Clinton v. City of New York of 1998 was a legal case that involved the President of the United States and City of New York. The US Supreme Court granted partial veto to the Line Item Veto Act of 1996, which meant that certain points of the bill can be rejected without conducting a full veto of the bill.
Clinton v. City of New York significance is that the given decision by the Supreme Court of the United States was based on the fact that United States Constitution’s Presentment Law was violated by the Line Item Veto Act of 1996. The primary concern was based on the notion that the President of the United States should not have a power to partially repeal and amend particular provisions of a formal written enactments. It was mainly manifested in the president’s ability to disallow and dismiss certain budget allocation funds, which resulted in a spending deficit in a number of regions. In the first case, a member of a Republican Party Mark Hatfield sued the Line Item Veto Act of 1996, because it was considered by him as unconstitutional. However, he was not able to provide a sufficient basis to demonstrate that the act was violating the US Constitution. Thus, the court ruled as the suit being dismissed, because specific harmful and damaging effects of the Line Item Veto Act of 1996 was not fully shown.
The next instance of the Clinton v. City of New York City case was influenced by the case of the City of New York and the case of the U.S. District Court for the District of Columbia. The given two parties were supplemented by incidents that occurred in the health care sector, where a number of organizations were reporting the overall effect of the act resulted in the injury and harm. The latter was caused by the Balanced Budget Act of 1997, where particular set of monetary provisions were cancelled and rejected by the President of the United States of America Bill Clinton, which led liability eliminations. In addition, farmers reported alleged injury, which was the result of reduced tax cuts and provision cancellations by the President. These incidents were only possible to the fact that the Line Item Veto Act of 1996 gave a full power for Bill Clinton to legally reject and nullify certain set of provisions without vetoing the entire bill.

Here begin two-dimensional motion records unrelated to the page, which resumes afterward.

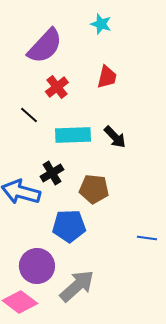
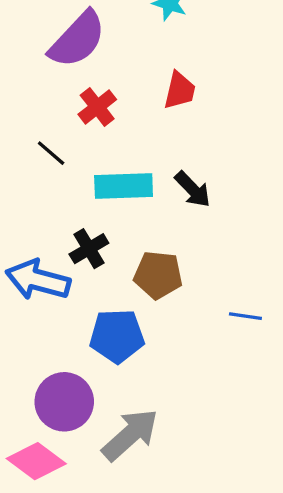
blue line: (147, 238) -> (245, 316), moved

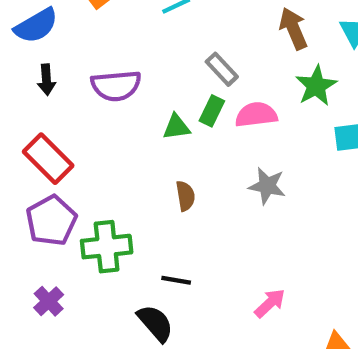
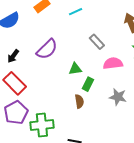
black arrow: (46, 80) -> (13, 56), moved, turned 40
purple semicircle: (116, 86) -> (47, 49), turned -40
green rectangle: (212, 111) -> (88, 84), moved

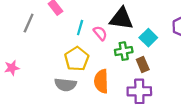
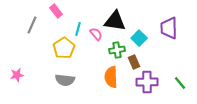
yellow pentagon: (77, 59) -> (64, 48), moved
pink star: (12, 68) -> (17, 75), moved
orange semicircle: (101, 81) -> (111, 77), moved
purple cross: (139, 91) -> (147, 82), moved

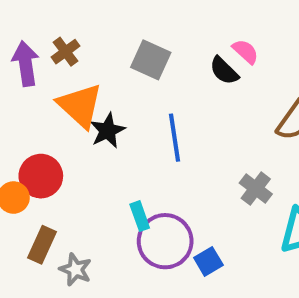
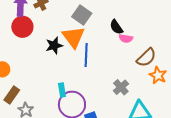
pink semicircle: (245, 52) -> (126, 38), moved, turned 136
orange triangle: (80, 106) -> (74, 37), moved
red circle: (41, 176) -> (22, 27), moved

The unconstitutionality of the Line Item Veto Act of 1996 was ruled by the Supreme Court, because the Presentment Clause in the Constitution specifies that the President of the United States must only be able to either reject or approve a bill entirely. However, Anthony McLeod Kennedy concurred his opinion to recognize that the Line Item Veto Act of 1996 is constitutional. The reason behind his assertion is that the act did not go against individual liberty principles. In addition, Kennedy’s opinion included that the given act allowed the President to have more power to punish a certain group and assist another due to the general financial flexibility that the Line Item Veto Act of 1996 provides. Therefore, Clinton v. City of New York summary is that one party argued the partial veto being unconstitutional because it gives the President of the United States of America more power than the United States Constitution outlines. However, the opposing party stated that the Line Item Veto Act of 1996 will extend the President’s power to reward beneficiary groups and ignore others.